Lectures and seminars Academic collaborations in a time of war, conflicts, and political tensions

14-03-2022 5:00 pm - 6:15 pm Add to iCal
Online Zoom

The Russian attack on Ukraine has prompted a wide range of sanctions, including “science sanctions” targeting universities in Russia and Belarus. Science sanctions impact academic collaborations and call for reflections on how we as academics should handle our international contacts in both short- and long-term perspectives.

These reflections should be part of a wider discussion on how we best can navigate responsibly and provide support in a world marked by conflicts, political tensions, democratic decline, and rising authoritarianism.

Introduction by Ole Petter Ottersen, President, Karolinska Institutet and Robert Harris, Academic Vice President for Doctoral Education, Karolinska Institutet.


A Zoom link will be provided after registration to Karin Ekström.

This event is digital and will be held in English. The target group is KI employees and students, but the webinar is open also for attendance from other universities and organisations.

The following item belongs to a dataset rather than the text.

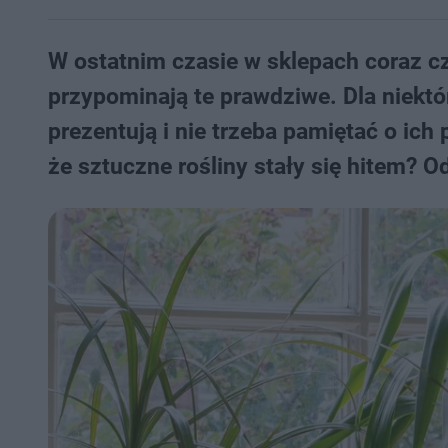
W ostatnim czasie w sklepach coraz czę
przypominają te prawdziwe. Dla niektó
prezentują i nie trzeba pamiętać o ich
że sztuczne rośliny stały się hitem? O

  • Astrid Söderbergh Widding, President, Stockholm University and Chair of The Association of Swedish Higher Education Institutions
  • Johan von Schreeb, Professor and Director of the Health Emergency and Pandemic Science Center, Karolinska Institutet
  • Anna Mia Ekström, Professor, Karolinska Institutet
  • András Simon, Professor, Karolinska Institutet
  • Rouzbeh Parsi, Head of Middle East and North Africa Programme at Swedish Institute of International Affairs
  • Peter Wallensteen, Senior Professor of Peace and Conflict Research, Uppsala University

Moderated by Carl Johan Sundberg, Professor, Karolinska Institutet.

Questions to be discussed

  • How should we handle our international academic collaborations when they are interrupted by war, conflicts, and political differences?
  • Is there a place for science sanctions?
  • Should research and public research funding be used to put pressure on actors involved in international conflicts?
  • When sanctions are imposed towards colleagues abroad, how should we avoid polarization and discrimination within our campuses at home?
  • How should we manage collaborations with scientists and organizations in countries with authoritarian regimes?
  • How can universities build sufficient competence for responsible internationalization?  
  • How can we as academics and academic institutions provide the best possible support for our Ukrainian colleagues and the victims of this war?